YOUR ASSIGNMENT =
A verbatim transcription of the listing below is required, without its pictures.

COLLECTED MATERIAL =

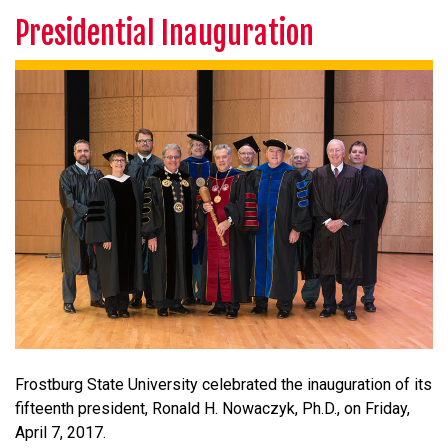
Presidential Inauguration
Frostburg State University celebrated the inauguration of its
fifteenth president, Ronald H. Nowaczyk, Ph.D., on Friday,
April 7, 2017.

SOLUTION FOR THIS EXERCISE =
Presidential Inauguration
Frostburg State University celebrated the inauguration of its
fifteenth president, Ronald H. Nowaczyk, Ph.D., on Friday,
April 7, 2017.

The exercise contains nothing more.